(Items from a data source)
BEGIN
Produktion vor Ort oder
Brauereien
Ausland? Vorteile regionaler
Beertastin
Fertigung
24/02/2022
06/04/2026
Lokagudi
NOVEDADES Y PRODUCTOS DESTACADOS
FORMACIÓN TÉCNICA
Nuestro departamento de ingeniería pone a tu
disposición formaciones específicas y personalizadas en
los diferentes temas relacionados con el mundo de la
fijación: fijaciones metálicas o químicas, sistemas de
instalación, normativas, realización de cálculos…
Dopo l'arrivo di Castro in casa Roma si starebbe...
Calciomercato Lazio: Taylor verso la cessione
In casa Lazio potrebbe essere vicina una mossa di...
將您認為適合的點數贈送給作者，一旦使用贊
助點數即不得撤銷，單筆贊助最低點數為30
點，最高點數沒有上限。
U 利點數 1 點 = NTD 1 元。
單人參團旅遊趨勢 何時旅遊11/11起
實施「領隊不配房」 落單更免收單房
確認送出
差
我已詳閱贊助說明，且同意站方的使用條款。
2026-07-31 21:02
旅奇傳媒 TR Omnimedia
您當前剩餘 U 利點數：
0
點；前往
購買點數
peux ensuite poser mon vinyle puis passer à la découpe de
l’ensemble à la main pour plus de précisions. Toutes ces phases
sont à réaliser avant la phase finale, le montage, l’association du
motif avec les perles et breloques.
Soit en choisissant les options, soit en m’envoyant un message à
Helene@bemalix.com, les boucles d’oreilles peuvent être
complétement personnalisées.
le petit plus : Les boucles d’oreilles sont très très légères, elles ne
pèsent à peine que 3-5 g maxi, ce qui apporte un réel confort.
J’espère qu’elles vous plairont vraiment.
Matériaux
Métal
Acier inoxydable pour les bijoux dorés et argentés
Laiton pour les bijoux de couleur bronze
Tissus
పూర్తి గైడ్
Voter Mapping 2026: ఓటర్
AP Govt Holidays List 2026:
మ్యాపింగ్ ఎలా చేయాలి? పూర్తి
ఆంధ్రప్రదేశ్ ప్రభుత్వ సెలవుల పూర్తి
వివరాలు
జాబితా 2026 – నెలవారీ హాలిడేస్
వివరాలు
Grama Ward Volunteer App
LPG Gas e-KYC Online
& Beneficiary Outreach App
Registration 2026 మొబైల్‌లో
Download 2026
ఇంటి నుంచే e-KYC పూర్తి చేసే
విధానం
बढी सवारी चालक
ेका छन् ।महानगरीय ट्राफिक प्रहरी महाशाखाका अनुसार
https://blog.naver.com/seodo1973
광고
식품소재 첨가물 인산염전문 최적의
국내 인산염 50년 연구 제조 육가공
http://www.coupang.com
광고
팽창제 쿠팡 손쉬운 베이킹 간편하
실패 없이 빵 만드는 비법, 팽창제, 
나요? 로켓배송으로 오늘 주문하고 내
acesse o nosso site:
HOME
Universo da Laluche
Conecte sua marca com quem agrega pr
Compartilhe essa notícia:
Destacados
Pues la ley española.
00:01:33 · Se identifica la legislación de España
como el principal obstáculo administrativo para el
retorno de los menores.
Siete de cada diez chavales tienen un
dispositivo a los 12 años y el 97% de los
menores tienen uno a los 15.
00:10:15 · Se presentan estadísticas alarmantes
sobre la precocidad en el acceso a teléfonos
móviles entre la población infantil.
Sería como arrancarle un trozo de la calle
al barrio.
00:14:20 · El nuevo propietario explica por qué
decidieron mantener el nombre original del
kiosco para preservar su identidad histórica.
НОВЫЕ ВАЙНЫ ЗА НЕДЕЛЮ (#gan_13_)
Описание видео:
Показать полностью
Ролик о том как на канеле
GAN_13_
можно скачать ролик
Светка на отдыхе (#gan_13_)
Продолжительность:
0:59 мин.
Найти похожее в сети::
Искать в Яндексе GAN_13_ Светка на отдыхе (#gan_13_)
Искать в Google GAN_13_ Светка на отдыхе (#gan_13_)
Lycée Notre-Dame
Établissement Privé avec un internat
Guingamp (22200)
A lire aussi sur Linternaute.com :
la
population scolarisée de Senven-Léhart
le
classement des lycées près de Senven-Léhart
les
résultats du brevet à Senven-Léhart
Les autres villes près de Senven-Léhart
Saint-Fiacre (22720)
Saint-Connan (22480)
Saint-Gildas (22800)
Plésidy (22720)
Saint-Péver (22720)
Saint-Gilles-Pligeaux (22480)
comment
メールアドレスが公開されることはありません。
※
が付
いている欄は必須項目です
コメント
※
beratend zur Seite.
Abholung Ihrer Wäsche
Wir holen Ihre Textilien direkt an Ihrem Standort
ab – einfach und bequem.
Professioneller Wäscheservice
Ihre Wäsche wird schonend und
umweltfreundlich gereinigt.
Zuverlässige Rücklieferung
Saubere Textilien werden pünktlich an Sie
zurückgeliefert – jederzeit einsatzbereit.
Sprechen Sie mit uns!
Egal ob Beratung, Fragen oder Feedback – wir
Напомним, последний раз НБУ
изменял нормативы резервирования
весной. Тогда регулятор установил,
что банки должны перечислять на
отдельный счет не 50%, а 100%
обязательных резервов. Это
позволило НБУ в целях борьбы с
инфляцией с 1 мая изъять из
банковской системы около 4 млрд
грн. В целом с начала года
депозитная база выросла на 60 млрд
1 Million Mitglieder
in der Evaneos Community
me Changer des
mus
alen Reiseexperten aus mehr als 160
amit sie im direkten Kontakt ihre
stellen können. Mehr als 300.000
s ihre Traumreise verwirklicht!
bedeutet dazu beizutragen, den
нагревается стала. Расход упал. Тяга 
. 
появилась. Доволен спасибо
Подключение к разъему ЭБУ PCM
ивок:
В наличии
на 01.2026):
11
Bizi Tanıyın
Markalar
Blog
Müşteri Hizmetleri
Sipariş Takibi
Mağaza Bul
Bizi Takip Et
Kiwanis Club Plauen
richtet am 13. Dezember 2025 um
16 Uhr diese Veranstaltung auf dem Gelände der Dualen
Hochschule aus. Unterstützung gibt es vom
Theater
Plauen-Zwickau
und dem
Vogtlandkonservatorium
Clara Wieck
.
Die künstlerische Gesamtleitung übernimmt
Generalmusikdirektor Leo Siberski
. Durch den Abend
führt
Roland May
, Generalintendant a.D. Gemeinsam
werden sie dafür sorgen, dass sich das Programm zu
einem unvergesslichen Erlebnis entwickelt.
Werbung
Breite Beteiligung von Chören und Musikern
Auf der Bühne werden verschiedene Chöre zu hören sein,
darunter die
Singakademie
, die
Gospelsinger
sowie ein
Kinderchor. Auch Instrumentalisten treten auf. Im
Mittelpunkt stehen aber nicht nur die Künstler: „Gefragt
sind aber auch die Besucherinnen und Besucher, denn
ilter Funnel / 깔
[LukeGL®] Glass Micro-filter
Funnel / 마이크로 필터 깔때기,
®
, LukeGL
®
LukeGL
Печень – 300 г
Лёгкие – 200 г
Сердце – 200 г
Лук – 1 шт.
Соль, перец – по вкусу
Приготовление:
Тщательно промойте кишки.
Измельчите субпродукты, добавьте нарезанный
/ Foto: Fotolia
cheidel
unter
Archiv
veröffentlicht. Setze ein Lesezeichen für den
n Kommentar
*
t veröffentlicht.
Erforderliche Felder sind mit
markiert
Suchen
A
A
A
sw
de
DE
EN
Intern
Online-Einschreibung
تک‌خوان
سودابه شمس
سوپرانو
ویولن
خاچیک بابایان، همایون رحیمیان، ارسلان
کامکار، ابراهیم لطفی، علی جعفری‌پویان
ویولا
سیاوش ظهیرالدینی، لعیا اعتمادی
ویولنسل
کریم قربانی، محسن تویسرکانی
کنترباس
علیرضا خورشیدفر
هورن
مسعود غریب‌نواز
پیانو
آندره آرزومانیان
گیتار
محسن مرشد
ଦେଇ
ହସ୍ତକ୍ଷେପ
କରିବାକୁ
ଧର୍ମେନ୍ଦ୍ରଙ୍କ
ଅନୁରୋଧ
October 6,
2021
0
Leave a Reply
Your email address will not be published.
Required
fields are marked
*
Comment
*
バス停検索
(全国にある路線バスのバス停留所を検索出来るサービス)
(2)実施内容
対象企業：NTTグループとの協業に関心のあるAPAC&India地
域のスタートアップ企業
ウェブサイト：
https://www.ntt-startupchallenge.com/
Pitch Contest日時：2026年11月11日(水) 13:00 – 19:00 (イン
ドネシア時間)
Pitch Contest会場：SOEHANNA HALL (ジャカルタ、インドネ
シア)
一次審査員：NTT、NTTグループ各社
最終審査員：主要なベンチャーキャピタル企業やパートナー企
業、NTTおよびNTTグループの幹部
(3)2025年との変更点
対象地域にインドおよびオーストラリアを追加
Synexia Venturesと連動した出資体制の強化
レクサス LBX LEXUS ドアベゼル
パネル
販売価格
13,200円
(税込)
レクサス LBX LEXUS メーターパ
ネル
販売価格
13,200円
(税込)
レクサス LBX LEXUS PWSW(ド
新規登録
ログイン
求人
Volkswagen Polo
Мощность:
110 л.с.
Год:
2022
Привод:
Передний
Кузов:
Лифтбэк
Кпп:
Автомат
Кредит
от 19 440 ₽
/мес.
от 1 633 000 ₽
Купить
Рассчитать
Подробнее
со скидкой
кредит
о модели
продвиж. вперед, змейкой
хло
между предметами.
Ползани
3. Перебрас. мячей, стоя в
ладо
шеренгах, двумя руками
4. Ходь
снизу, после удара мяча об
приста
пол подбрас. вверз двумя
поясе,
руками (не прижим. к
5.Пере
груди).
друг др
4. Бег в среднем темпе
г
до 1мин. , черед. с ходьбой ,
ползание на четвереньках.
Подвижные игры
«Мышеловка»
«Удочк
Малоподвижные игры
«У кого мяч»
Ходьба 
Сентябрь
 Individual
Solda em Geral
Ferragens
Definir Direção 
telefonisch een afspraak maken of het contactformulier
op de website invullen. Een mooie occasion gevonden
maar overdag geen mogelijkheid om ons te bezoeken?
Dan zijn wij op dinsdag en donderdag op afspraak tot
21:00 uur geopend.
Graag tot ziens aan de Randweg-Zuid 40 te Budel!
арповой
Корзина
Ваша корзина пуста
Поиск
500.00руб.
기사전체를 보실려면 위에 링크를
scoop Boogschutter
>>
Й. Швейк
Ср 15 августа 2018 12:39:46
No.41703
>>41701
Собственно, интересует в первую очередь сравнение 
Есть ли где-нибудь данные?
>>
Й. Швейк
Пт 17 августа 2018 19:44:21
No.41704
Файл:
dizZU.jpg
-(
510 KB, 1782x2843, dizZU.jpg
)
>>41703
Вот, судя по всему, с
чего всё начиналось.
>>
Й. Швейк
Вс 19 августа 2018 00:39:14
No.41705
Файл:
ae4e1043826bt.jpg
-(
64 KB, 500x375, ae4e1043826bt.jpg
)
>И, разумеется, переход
END
Exercise:
Your answer should be the lines of the records that hold the string "https".

Output:
https://blog.naver.com/seodo1973
https://www.ntt-startupchallenge.com/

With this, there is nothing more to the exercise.